### Records to use

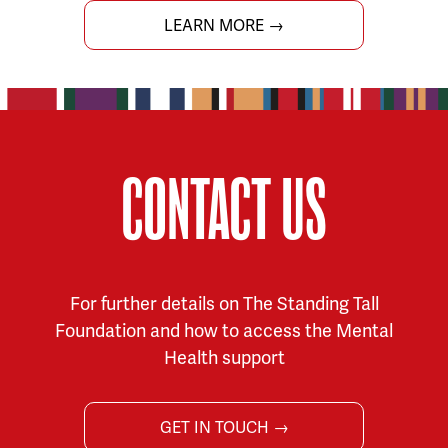
LEARN MORE →
CONTACT US
For further details on The Standing Tall
Foundation and how to access the Mental
Health support
GET IN TOUCH →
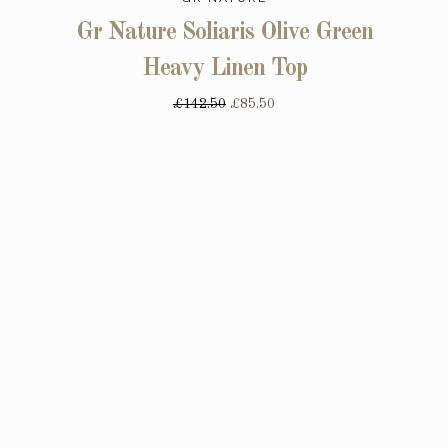
Gr Nature Soliaris Olive Green
Heavy Linen Top
£142.50
£85.50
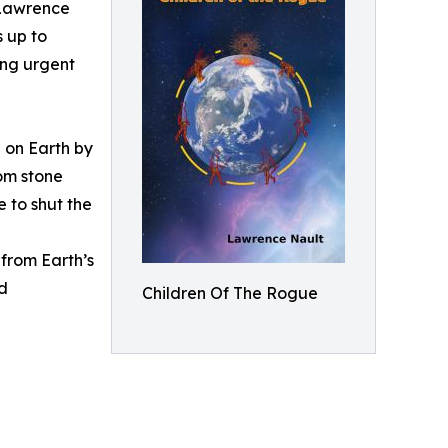
 Lawrence
s up to
ing urgent
 on Earth by
rom stone
e to shut the
from Earth’s
nd
Children Of The Rogue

######

- _The problem_: Without the pictures, give all of the entries above again exactly.

- _Exercise solution_:
LEARN MORE →
CONTACT US
For further details on The Standing Tall
Foundation and how to access the Mental
Health support
GET IN TOUCH →
Gr Nature Soliaris Olive Green
Heavy Linen Top
£142.50
£85.50
 Lawrence
s up to
ing urgent
 on Earth by
rom stone
e to shut the
from Earth’s
nd
Children Of The Rogue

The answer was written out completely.